[Start of Attachment]
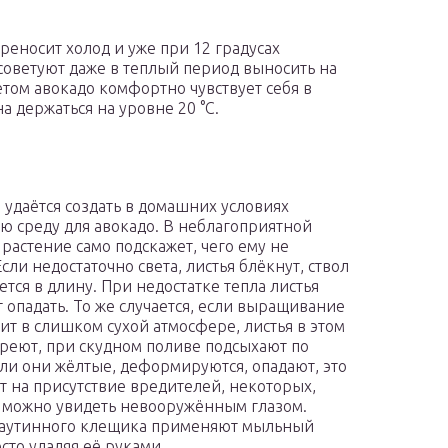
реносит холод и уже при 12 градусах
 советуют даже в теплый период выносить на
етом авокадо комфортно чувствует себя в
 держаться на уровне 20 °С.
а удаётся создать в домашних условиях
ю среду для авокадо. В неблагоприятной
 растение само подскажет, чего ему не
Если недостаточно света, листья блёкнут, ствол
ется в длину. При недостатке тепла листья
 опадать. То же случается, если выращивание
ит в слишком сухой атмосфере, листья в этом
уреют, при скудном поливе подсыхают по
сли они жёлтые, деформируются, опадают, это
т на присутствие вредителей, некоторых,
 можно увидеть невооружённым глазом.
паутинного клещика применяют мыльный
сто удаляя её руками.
[End of Attachment]
[Start of Attachment]
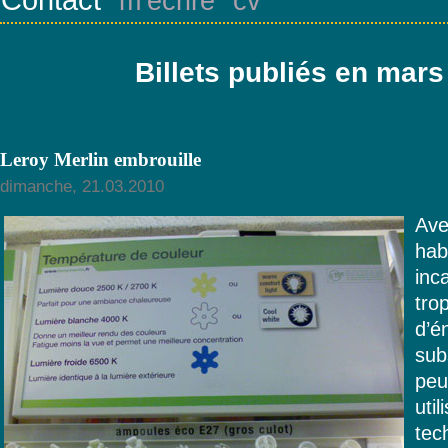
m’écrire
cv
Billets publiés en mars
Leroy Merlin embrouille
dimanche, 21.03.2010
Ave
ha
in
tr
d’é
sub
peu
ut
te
[End of Attachment]
[Start of Attachment]
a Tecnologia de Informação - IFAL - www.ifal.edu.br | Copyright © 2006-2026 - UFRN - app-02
[End of Attachment]
■ Prompt ■
Starting with the line with "ит в слишком сухой атмосфере, листья в этом" above and going on through the line with "сто удаляя её руками.", transcribe every line exactly, both ends included, and add nothing.

■ Result for this task ■
ит в слишком сухой атмосфере, листья в этом
уреют, при скудном поливе подсыхают по
сли они жёлтые, деформируются, опадают, это
т на присутствие вредителей, некоторых,
 можно увидеть невооружённым глазом.
паутинного клещика применяют мыльный
сто удаляя её руками.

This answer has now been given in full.